==== The data ====

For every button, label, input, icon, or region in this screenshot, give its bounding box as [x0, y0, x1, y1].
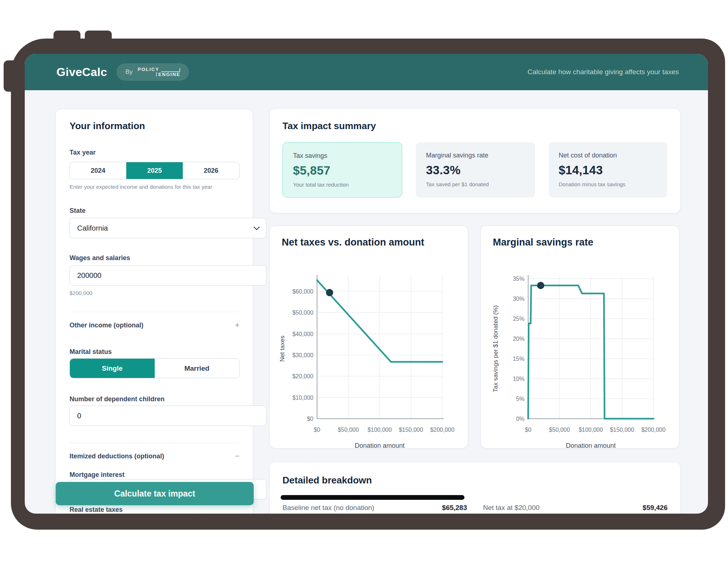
tax-year-option-2025[interactable]: 2025	[126, 162, 183, 179]
stat-label: Tax savings	[293, 152, 392, 160]
plus-icon[interactable]: +	[235, 321, 240, 329]
svg-text:$100,000: $100,000	[579, 427, 603, 433]
breakdown-value: $65,283	[442, 504, 467, 512]
wages-input[interactable]: 200000	[70, 265, 266, 286]
calculate-tax-impact-button[interactable]: Calculate tax impact	[56, 482, 254, 505]
breakdown-item-net-tax: Net tax at $20,000 $59,426	[483, 504, 668, 512]
your-information-card: Your information Tax year 2024 2025 2026…	[55, 109, 253, 514]
tax-year-helper: Enter your expected income and donations…	[70, 184, 240, 190]
dependent-children-input[interactable]: 0	[70, 406, 266, 426]
svg-text:10%: 10%	[513, 376, 525, 382]
form-title: Your information	[70, 120, 145, 132]
y-axis-label: Tax savings per $1 donated (%)	[492, 305, 499, 392]
breakdown-title: Detailed breakdown	[282, 475, 372, 486]
svg-text:$10,000: $10,000	[292, 395, 313, 401]
breakdown-label: Baseline net tax (no donation)	[282, 504, 374, 512]
marital-status-label: Marital status	[70, 348, 240, 356]
policyengine-badge[interactable]: By POLICY ENGINE	[116, 63, 189, 81]
marital-status-segmented-control: Single Married	[70, 358, 240, 378]
svg-text:$60,000: $60,000	[292, 288, 313, 295]
svg-text:0%: 0%	[516, 416, 525, 422]
svg-text:5%: 5%	[516, 396, 525, 402]
marital-option-married[interactable]: Married	[155, 359, 240, 378]
stat-sub: Donation minus tax savings	[559, 181, 657, 187]
app-title: GiveCalc	[56, 65, 107, 79]
svg-text:$0: $0	[314, 427, 320, 433]
svg-text:$0: $0	[307, 416, 313, 422]
svg-text:35%: 35%	[513, 276, 525, 282]
header-tagline: Calculate how charitable giving affects …	[527, 68, 679, 76]
wages-input-value: 200000	[77, 271, 102, 280]
svg-text:$50,000: $50,000	[549, 427, 570, 433]
dependent-children-value: 0	[77, 412, 81, 420]
by-label: By	[125, 68, 132, 76]
donation-slider[interactable]	[281, 495, 464, 500]
divider	[70, 443, 240, 443]
stat-value: $14,143	[559, 163, 657, 177]
tax-year-option-2026[interactable]: 2026	[183, 162, 239, 179]
stat-card-marginal-rate: Marginal savings rate 33.3% Tax saved pe…	[416, 142, 535, 198]
stat-value: $5,857	[293, 164, 392, 178]
svg-text:20%: 20%	[513, 336, 525, 342]
itemized-deductions-label: Itemized deductions (optional)	[70, 453, 164, 460]
summary-stats-row: Tax savings $5,857 Your total tax reduct…	[282, 142, 668, 198]
net-taxes-line-chart[interactable]: $0$10,000$20,000$30,000$40,000$50,000$60…	[270, 226, 468, 449]
svg-text:$0: $0	[525, 427, 531, 433]
stat-card-tax-savings: Tax savings $5,857 Your total tax reduct…	[282, 142, 402, 198]
other-income-label: Other income (optional)	[70, 322, 143, 329]
state-label: State	[70, 207, 240, 215]
state-select[interactable]: California	[70, 218, 266, 238]
svg-text:$200,000: $200,000	[430, 427, 455, 433]
svg-text:$200,000: $200,000	[641, 427, 666, 433]
stat-label: Marginal savings rate	[426, 152, 525, 159]
dependent-children-label: Number of dependent children	[70, 395, 240, 403]
svg-text:30%: 30%	[513, 296, 525, 302]
breakdown-label: Net tax at $20,000	[483, 504, 539, 512]
policyengine-logo: POLICY ENGINE	[138, 67, 180, 77]
minus-icon[interactable]: −	[235, 452, 240, 460]
marginal-rate-chart-card: Marginal savings rate 0%5%10%15%20%25%30…	[480, 226, 679, 449]
chevron-down-icon	[254, 224, 260, 230]
stat-sub: Tax saved per $1 donated	[426, 181, 525, 187]
svg-text:$150,000: $150,000	[610, 427, 634, 433]
x-axis-label: Donation amount	[355, 442, 404, 449]
detailed-breakdown-card: Detailed breakdown Baseline net tax (no …	[269, 462, 681, 514]
stat-sub: Your total tax reduction	[293, 182, 392, 188]
y-axis-label: Net taxes	[279, 336, 286, 362]
breakdown-item-baseline: Baseline net tax (no donation) $65,283	[282, 504, 467, 512]
breakdown-row: Baseline net tax (no donation) $65,283 N…	[282, 504, 668, 512]
tax-year-label: Tax year	[70, 149, 240, 156]
summary-title: Tax impact summary	[282, 120, 376, 132]
other-income-section-header[interactable]: Other income (optional) +	[70, 321, 240, 329]
marginal-rate-line-chart[interactable]: 0%5%10%15%20%25%30%35%$0$50,000$100,000$…	[481, 226, 680, 449]
itemized-deductions-section-header[interactable]: Itemized deductions (optional) −	[70, 452, 240, 460]
net-taxes-chart-card: Net taxes vs. donation amount $0$10,000$…	[269, 226, 468, 449]
svg-text:$40,000: $40,000	[292, 331, 313, 337]
logo-policy-text: POLICY	[138, 67, 159, 72]
svg-text:$30,000: $30,000	[292, 352, 313, 358]
marital-option-single[interactable]: Single	[70, 359, 155, 378]
svg-text:$20,000: $20,000	[292, 373, 313, 379]
svg-text:$150,000: $150,000	[399, 427, 423, 433]
app-screen: GiveCalc By POLICY ENGINE Calculate how …	[25, 54, 708, 514]
svg-text:15%: 15%	[513, 356, 525, 362]
wages-label: Wages and salaries	[70, 254, 240, 262]
app-header: GiveCalc By POLICY ENGINE Calculate how …	[25, 54, 708, 90]
tax-year-segmented-control: 2024 2025 2026	[70, 162, 240, 179]
stat-label: Net cost of donation	[559, 152, 657, 159]
tax-impact-summary-card: Tax impact summary Tax savings $5,857 Yo…	[269, 108, 681, 213]
x-axis-label: Donation amount	[566, 442, 616, 449]
svg-text:$50,000: $50,000	[292, 310, 313, 316]
wages-helper: $200,000	[70, 290, 240, 296]
mortgage-interest-label: Mortgage interest	[70, 471, 240, 479]
logo-line-bottom	[152, 72, 157, 76]
stat-value: 33.3%	[426, 163, 525, 177]
real-estate-taxes-label: Real estate taxes	[70, 506, 240, 514]
tax-year-option-2024[interactable]: 2024	[70, 162, 126, 179]
divider	[70, 312, 240, 312]
breakdown-value: $59,426	[642, 504, 668, 512]
svg-text:$50,000: $50,000	[338, 427, 359, 433]
state-select-value: California	[77, 224, 108, 232]
svg-text:25%: 25%	[513, 316, 525, 322]
svg-text:$100,000: $100,000	[368, 427, 392, 433]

====

*Exercise brief:* Given the data above, which lines hold the string "value"? Return them.

*Task output:*
breakdown-value: $65,283	[442, 504, 467, 512]
wages-input-value: 200000	[77, 271, 102, 280]
dependent-children-value: 0	[77, 412, 81, 420]
stat-value: $14,143	[559, 163, 657, 177]
stat-value: $5,857	[293, 164, 392, 178]
stat-value: 33.3%	[426, 163, 525, 177]
breakdown-value: $59,426	[642, 504, 668, 512]
state-select-value: California	[77, 224, 108, 232]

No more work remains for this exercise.